Politici, non mentite

Il caso del sindaco che non mantiene le promesse

    di Adelaide Caravaglios

Manca poco alle urne, e le elezioni fanno sempre notizia: siamo bersagliati da programmi elettorali, proclami...: “Il partito farà… dirà…”. Insomma ci troviamo in piena campagna elettorale; e come in ogni ‘battaglia’ che si rispetti, anche in questa non mancheranno repliche dai toni accesi, obiezioni a tinte forti senza esclusione di colpi.

Capita spesso, però, che alla fine della festa, una volta eletti, alcuni dei nostri beniamini dimentichino per la strada le promesse fatte: è accaduto, per esempio, al sindaco di un Comune della Sicilia, che, assieme alla giunta, tradendo le promesse elettorali, aveva deliberato per l’erogazione dell’indennità di funzione nonostante in campagna elettorale avesse dichiarato di volervi rinunciare. A fronte di questo, alcuni componenti dell’opposizione avevano tappezzato le vie del piccolo Comune siculo con manifesti recanti espressioni del tipo: “Falso! Bugiardo! Ipocrita! Malvagio!”.

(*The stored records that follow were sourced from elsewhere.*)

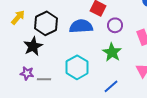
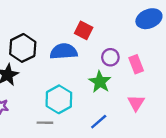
purple circle: (115, 25) -> (110, 57), moved
gray line: (44, 79) -> (45, 123), moved

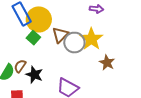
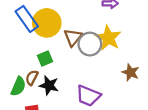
green square: (33, 38) -> (45, 59), moved, turned 32
brown star: (107, 63) -> (131, 72), moved

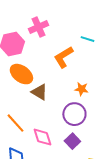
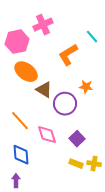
cyan line: (87, 39) -> (92, 37), turned 32
purple circle: (74, 114) -> (65, 104), moved

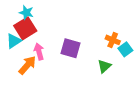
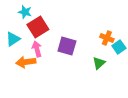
red square: (25, 28) -> (38, 27), moved
orange arrow: (27, 65) -> (26, 62), turned -138

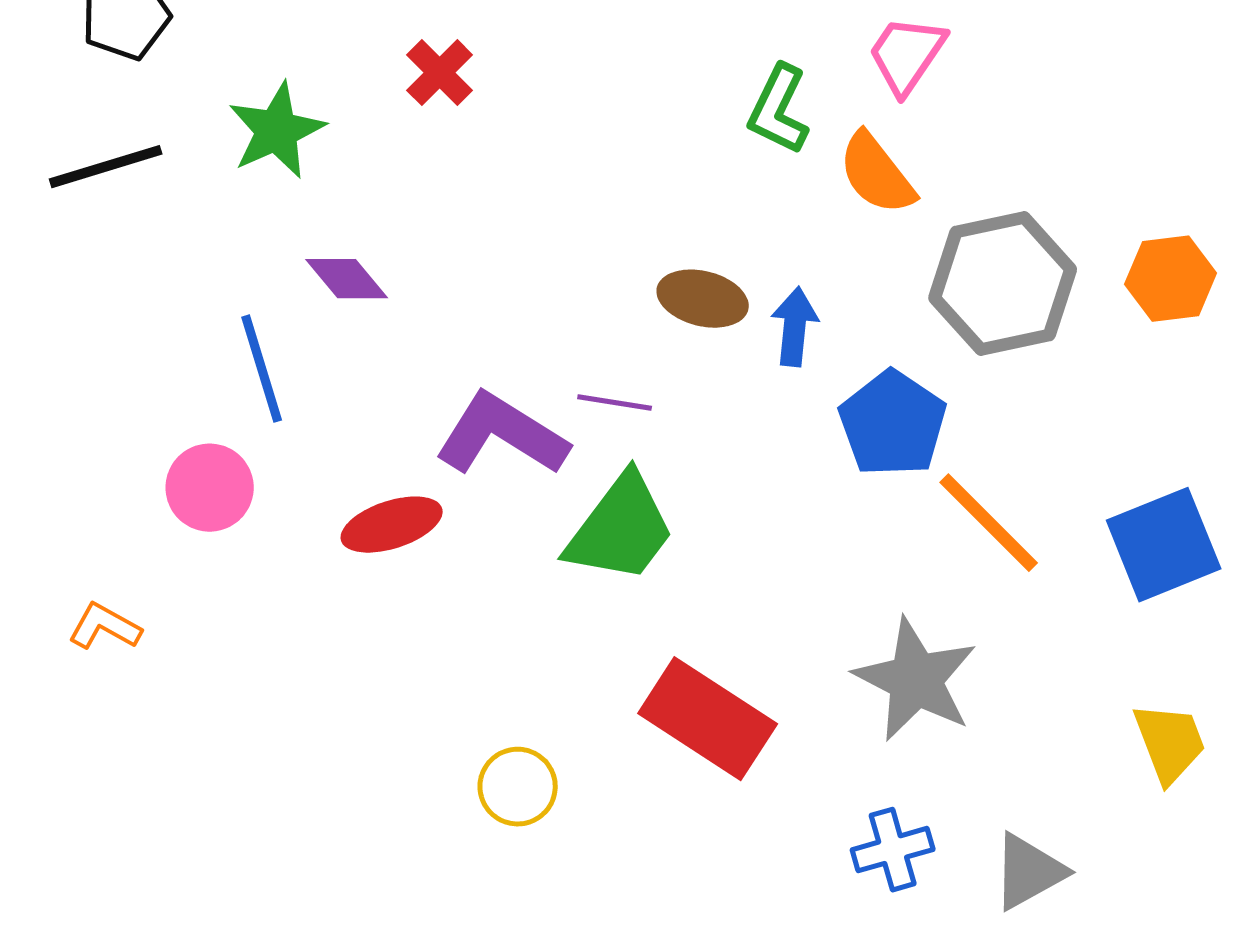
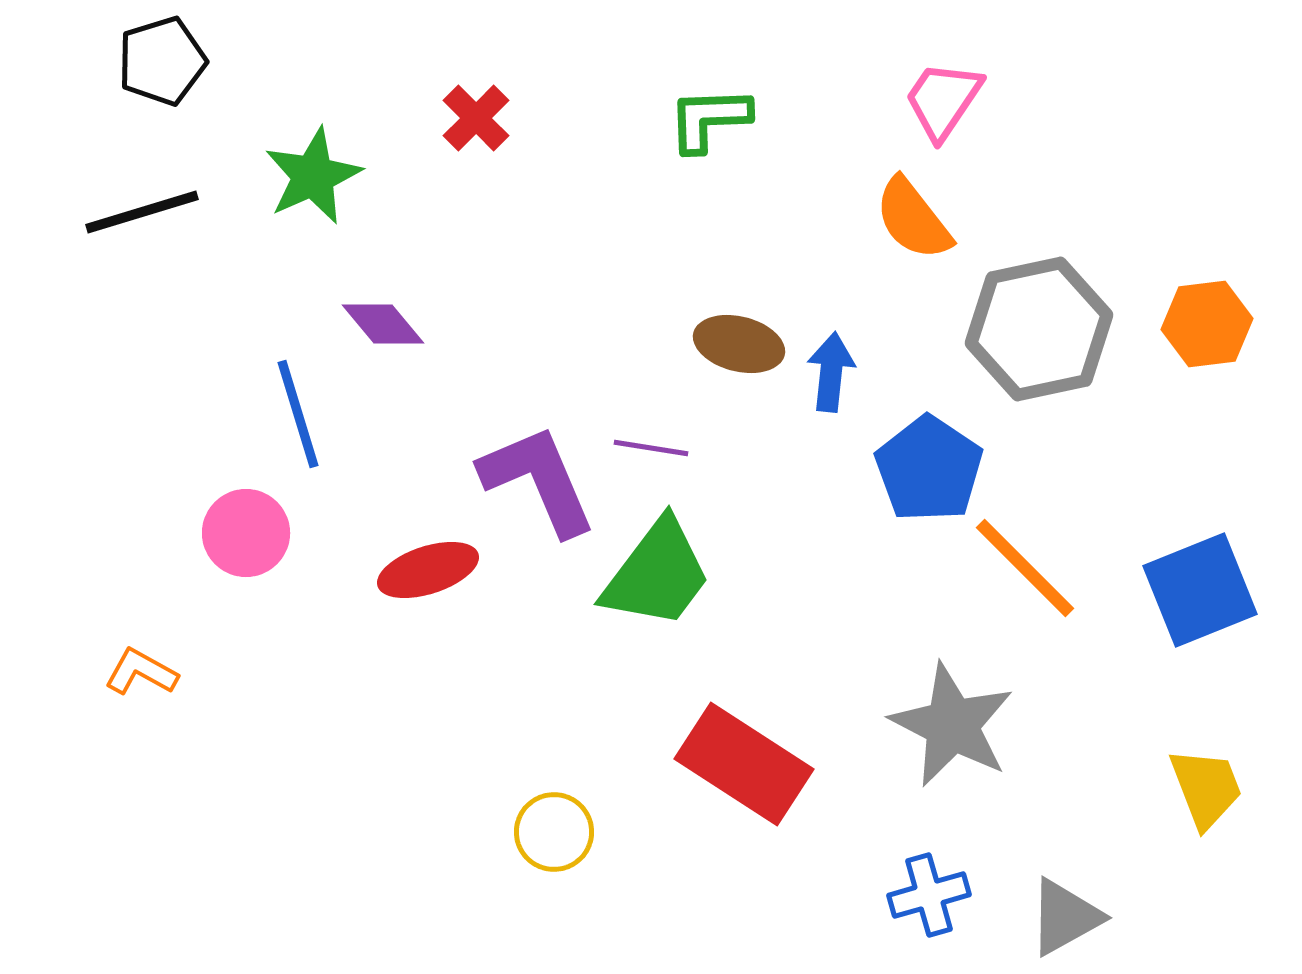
green L-shape: (779, 110) -> (709, 119), moved, turned 62
purple L-shape: (502, 435) -> (538, 480), turned 35

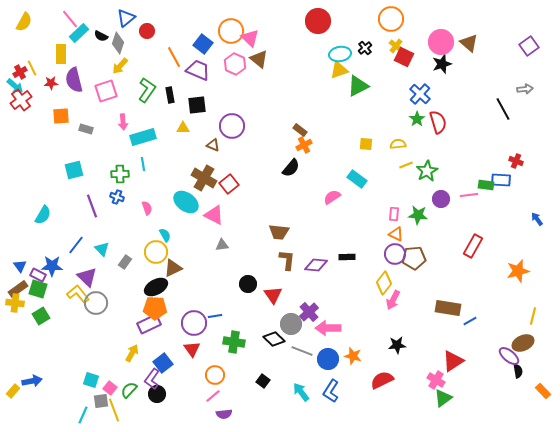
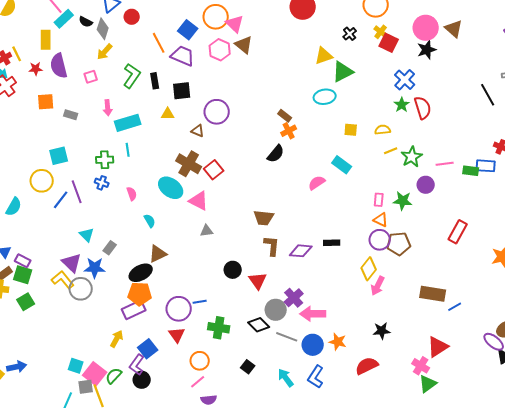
cyan ellipse: (340, 54) -> (325, 97), moved
pink square: (106, 91) -> (91, 77), size x0.6
pink line: (469, 195) -> (445, 164), moved
cyan semicircle: (43, 215) -> (14, 207), moved
blue line: (76, 245) -> (61, 200), moved
yellow circle: (156, 252) -> (42, 181), moved
blue star: (52, 266) -> (95, 268), moved
pink square: (110, 388) -> (95, 374), size x1.6

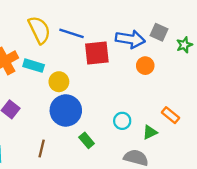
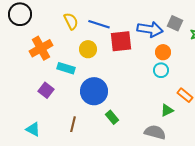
yellow semicircle: (39, 30) -> (71, 21), size x0.7
cyan rectangle: (34, 66) -> (66, 68), moved
yellow circle: (59, 82) -> (88, 49), moved
cyan circle: (122, 121) -> (161, 70), moved

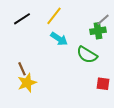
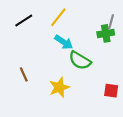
gray line: (103, 20) -> (111, 22), turned -32
green semicircle: (87, 55) -> (80, 60), moved
yellow star: (27, 83) -> (59, 87), moved

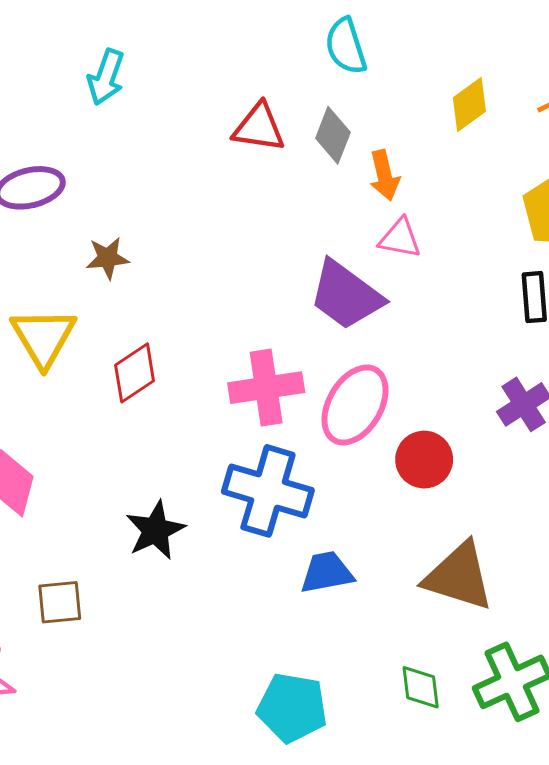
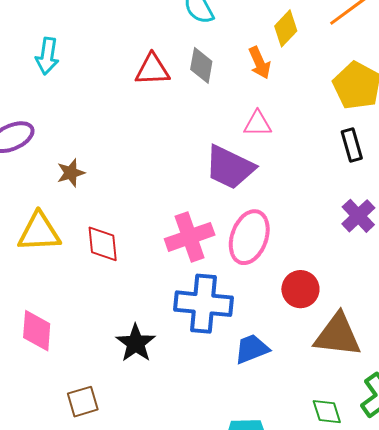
orange arrow: (384, 175) -> (260, 63), moved
yellow triangle: (43, 337) -> (39, 232), turned -51
red diamond: (135, 373) -> (103, 244), turned -51
red circle: (424, 460) -> (300, 289), moved

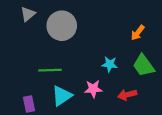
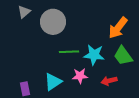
orange arrow: (138, 33) -> (118, 28), size x1.6
cyan star: (110, 64) -> (94, 55), size x1.5
green line: (50, 70) -> (69, 52), moved

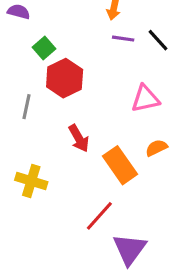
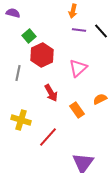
pink triangle: (145, 99) -> (78, 68), moved, turned -30
orange rectangle: (120, 165) -> (77, 110), size x0.7
red line: (99, 216) -> (48, 137), moved

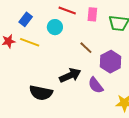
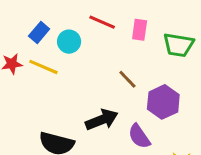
cyan circle: (55, 27) -> (69, 42), moved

Il primo cittadino, sentendosi leso nel proprio onore, decide di ricorrere in giudizio, ma i giudici della III sezione penale della Cassazione gli “danno il due di picche” rigettando il ricorso e condannandolo anche al pagamento delle spese processuali, sul presupposto che sebbene offensive, le espressioni utilizzate dagli imputati presentavano una stretta attinenza alla vicende politiche: gli epiteti “falso, bugiardo, ipocrita” – spiegano sul punto nella sentenza 317 del 2018 – dovevano ricollegarsi “al mancato adempimento delle promesse elettorali, nonché all’avere omesso di dichiarare pubblicamente il proprio ripensamento sul tema dell’indennità di funzione”.

In altre parole, era chiaro che l’attacco al primo cittadino riguardava specificamente le scelte politiche ed amministrative sue e della sua maggioranza, non si trattava di un “trasmodato” attacco alla dignità morale e intellettuale della persona offesa. Come a dire: “Ogni promessa è debito!”.